Task brief: Everything in the listing should be copied exactly, save for the pictures.

Task input:
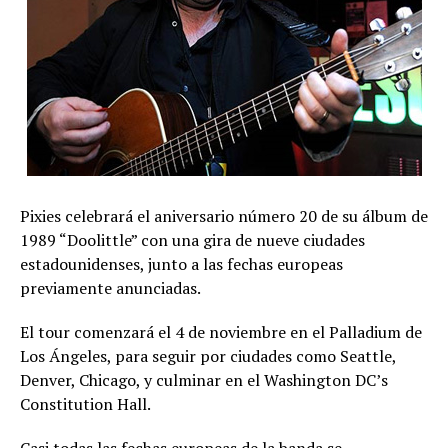
Pixies celebrará el aniversario número 20 de su álbum de
1989 “Doolittle” con una gira de nueve ciudades
estadounidenses, junto a las fechas europeas
previamente anunciadas.
El tour comenzará el 4 de noviembre en el Palladium de
Los Ángeles, para seguir por ciudades como Seattle,
Denver, Chicago, y culminar en el Washington DC’s
Constitution Hall.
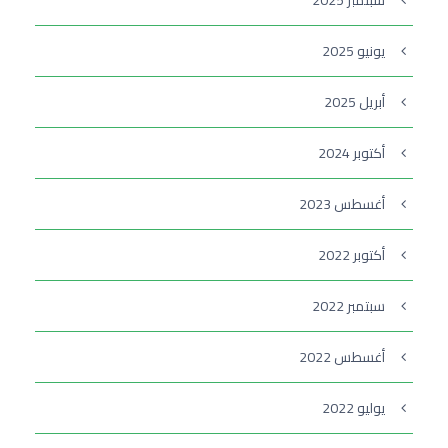
يونيو 2025
أبريل 2025
أكتوبر 2024
أغسطس 2023
أكتوبر 2022
سبتمبر 2022
أغسطس 2022
يوليو 2022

Output for this task:
Pixies celebrará el aniversario número 20 de su álbum de
1989 “Doolittle” con una gira de nueve ciudades
estadounidenses, junto a las fechas europeas
previamente anunciadas.
El tour comenzará el 4 de noviembre en el Palladium de
Los Ángeles, para seguir por ciudades como Seattle,
Denver, Chicago, y culminar en el Washington DC’s
Constitution Hall.
يونيو 2025
أبريل 2025
أكتوبر 2024
أغسطس 2023
أكتوبر 2022
سبتمبر 2022
أغسطس 2022
يوليو 2022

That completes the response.